Input for this task:
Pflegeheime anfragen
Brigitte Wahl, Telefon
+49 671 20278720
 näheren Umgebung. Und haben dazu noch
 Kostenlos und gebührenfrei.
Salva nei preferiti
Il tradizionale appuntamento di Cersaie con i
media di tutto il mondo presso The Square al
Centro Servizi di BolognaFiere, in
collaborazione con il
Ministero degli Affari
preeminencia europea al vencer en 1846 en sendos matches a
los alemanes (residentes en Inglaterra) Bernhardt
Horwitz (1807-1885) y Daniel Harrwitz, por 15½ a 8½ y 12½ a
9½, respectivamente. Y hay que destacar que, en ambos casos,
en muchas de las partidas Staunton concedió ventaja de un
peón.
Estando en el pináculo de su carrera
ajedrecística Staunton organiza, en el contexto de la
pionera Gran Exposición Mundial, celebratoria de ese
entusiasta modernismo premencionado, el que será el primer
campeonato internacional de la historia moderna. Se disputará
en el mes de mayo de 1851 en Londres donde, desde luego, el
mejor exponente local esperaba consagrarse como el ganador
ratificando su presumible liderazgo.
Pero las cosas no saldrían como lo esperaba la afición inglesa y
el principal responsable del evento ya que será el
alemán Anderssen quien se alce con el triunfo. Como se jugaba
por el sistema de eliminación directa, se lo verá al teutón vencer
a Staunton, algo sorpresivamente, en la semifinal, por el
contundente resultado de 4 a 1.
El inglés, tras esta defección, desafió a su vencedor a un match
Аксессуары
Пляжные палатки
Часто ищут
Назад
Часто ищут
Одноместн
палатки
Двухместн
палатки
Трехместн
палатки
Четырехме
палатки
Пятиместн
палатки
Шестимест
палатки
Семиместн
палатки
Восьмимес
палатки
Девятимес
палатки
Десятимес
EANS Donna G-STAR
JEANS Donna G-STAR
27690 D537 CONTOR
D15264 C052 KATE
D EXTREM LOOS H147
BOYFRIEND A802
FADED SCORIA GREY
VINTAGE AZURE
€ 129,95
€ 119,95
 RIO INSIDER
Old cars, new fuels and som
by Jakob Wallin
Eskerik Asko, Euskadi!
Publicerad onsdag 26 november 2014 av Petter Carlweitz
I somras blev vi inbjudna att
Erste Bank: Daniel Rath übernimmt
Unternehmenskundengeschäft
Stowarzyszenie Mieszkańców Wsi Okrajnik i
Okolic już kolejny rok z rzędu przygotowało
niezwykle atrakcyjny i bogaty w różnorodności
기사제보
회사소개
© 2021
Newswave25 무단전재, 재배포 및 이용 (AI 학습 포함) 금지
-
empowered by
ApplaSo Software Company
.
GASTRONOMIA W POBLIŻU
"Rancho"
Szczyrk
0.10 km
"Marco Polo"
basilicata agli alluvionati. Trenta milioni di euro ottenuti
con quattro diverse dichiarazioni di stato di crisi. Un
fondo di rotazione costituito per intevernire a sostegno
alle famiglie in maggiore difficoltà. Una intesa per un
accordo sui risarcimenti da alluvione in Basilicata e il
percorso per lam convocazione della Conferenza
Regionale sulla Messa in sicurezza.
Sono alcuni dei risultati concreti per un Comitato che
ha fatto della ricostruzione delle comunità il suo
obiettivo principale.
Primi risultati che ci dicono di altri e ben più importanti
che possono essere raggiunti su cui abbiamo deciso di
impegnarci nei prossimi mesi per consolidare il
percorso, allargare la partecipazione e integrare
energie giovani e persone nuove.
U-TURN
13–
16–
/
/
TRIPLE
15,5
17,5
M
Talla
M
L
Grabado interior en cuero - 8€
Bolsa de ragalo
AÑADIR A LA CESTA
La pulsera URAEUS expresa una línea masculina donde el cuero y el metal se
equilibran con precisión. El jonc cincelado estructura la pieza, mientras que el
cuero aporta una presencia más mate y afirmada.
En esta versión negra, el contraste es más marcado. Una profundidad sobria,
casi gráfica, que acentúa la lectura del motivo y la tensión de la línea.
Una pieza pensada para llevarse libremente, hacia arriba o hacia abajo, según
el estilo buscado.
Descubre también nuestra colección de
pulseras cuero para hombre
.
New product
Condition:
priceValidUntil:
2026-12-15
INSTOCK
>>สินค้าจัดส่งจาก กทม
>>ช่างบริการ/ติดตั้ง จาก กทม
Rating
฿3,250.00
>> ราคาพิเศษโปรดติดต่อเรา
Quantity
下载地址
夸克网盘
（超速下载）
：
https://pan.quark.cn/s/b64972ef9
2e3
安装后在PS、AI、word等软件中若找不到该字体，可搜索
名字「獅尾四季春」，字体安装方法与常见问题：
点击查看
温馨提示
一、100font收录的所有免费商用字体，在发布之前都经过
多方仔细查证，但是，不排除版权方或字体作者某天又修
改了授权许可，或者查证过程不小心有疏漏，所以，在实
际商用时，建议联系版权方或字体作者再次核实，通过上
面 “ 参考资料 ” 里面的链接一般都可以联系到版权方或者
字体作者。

Task item:
Show the lines above that have the word "donde".

Answer below:
en el mes de mayo de 1851 en Londres donde, desde luego, el
La pulsera URAEUS expresa una línea masculina donde el cuero y el metal se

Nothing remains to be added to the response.